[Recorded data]
● ● ● ● ●

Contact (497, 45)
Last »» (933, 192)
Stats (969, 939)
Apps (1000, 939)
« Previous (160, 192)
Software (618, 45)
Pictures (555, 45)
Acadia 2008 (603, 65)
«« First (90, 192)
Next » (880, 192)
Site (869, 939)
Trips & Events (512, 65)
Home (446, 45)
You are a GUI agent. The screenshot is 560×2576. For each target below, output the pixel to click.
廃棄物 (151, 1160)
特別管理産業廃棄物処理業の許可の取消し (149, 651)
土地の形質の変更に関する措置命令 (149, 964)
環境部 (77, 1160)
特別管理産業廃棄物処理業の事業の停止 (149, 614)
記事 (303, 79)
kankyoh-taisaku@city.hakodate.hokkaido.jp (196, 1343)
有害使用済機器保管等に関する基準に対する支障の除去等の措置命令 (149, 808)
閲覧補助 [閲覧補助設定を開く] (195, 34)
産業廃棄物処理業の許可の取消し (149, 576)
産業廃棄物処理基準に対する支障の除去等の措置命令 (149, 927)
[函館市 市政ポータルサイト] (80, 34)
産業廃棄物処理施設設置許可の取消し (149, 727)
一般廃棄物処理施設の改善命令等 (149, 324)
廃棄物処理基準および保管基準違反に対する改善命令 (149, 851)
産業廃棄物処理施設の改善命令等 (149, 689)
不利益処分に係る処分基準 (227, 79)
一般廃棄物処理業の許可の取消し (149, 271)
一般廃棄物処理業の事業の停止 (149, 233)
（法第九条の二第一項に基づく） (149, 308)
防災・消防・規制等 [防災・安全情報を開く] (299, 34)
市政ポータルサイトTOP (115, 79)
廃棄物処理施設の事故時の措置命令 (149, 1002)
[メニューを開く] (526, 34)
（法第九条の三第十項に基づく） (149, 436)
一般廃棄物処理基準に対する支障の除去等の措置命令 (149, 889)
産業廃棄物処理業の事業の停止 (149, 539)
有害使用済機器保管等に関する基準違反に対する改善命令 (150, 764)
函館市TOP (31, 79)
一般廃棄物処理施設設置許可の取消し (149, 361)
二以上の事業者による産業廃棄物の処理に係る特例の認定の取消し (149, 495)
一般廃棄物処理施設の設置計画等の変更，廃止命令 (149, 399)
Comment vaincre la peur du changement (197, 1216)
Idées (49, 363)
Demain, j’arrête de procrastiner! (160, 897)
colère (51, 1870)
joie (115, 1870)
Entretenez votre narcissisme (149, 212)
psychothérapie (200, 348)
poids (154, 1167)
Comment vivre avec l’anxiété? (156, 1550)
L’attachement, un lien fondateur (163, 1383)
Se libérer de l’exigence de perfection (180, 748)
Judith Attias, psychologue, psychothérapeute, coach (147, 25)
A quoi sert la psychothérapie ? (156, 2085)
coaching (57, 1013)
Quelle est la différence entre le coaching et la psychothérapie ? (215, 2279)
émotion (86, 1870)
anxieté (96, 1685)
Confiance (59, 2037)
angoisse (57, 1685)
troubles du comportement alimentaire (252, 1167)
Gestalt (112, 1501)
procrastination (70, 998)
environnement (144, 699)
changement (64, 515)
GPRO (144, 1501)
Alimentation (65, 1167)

● ● ● ● ●

- What you are asked to do:
Look over the records above and filter for each line with the word "psychothérapie".

- Response area:
psychothérapie (200, 348)
A quoi sert la psychothérapie ? (156, 2085)
Quelle est la différence entre le coaching et la psychothérapie ? (215, 2279)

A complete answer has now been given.